A Ship of the Line. C. S. Forester

Hornblower proffered the suggestion that one of the two ships might push to the northward and begin the task of harassing the French and Spanish coast while the other stayed on the rendezvous awaiting the admiral.

“That’s a worthy suggestion,” said Bolton.

Hornblower shook off the lassitude occasioned by the heat and the vast meal inside him. He wanted the Sutherland to be despatched on this duty. The prospect of immediate action was stimulating. He could feel his pulse quickening at the thought, and the more he considered it the more anxious he was that the choice should fall on him. Days of dreary beating about on and off the rendezvous made no appeal to him at all. He could bear it if necessary — twenty years in the navy would harden anyone to waiting — but he did not want to have to. He did not want to.

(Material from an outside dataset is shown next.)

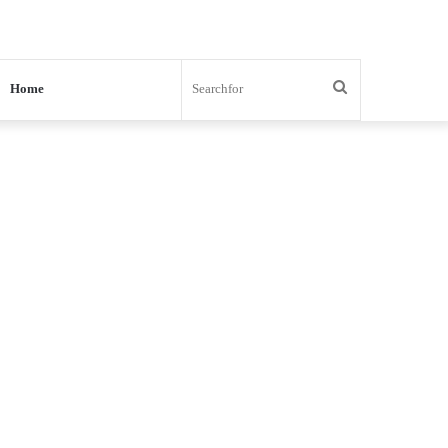
Search
Home
for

“Who shall it be?” said Bolton. “You or me?” Hornblower took a grip of his eagerness.

“You are the senior officer on the station, sir,” he said. “It is for you to say.”

“Yes,” said Bolton, meditatively. “Yes.”

He looked at Hornblower with a considering eye.

“You’d give three fingers to go,” he said suddenly, “and you know it. You’re the same restless devil that you were in the Indefatigable. I remember beating you for it, in ’93, or was it ’94?”

Hornblower flushed hotly at the reminder. The bitter humiliation of being bent over a gun and beaten by the lieutenant of the midshipman’s berth rankled to this day when it was recalled to him. But he swallowed his resentment; he had no wish to quarrel with Bolton, especially at this juncture, and he knew he was exceptional in regarding a beating as an outrage.

“’93, sir,” he said. “I’d just joined.”

“And now you’re a post captain, and most noteworthy one in the bottom half of the list,” said Bolton. “God, how time flies. I’d let you go, Hornblower, for old times’ sake, if I didn’t want to go myself.”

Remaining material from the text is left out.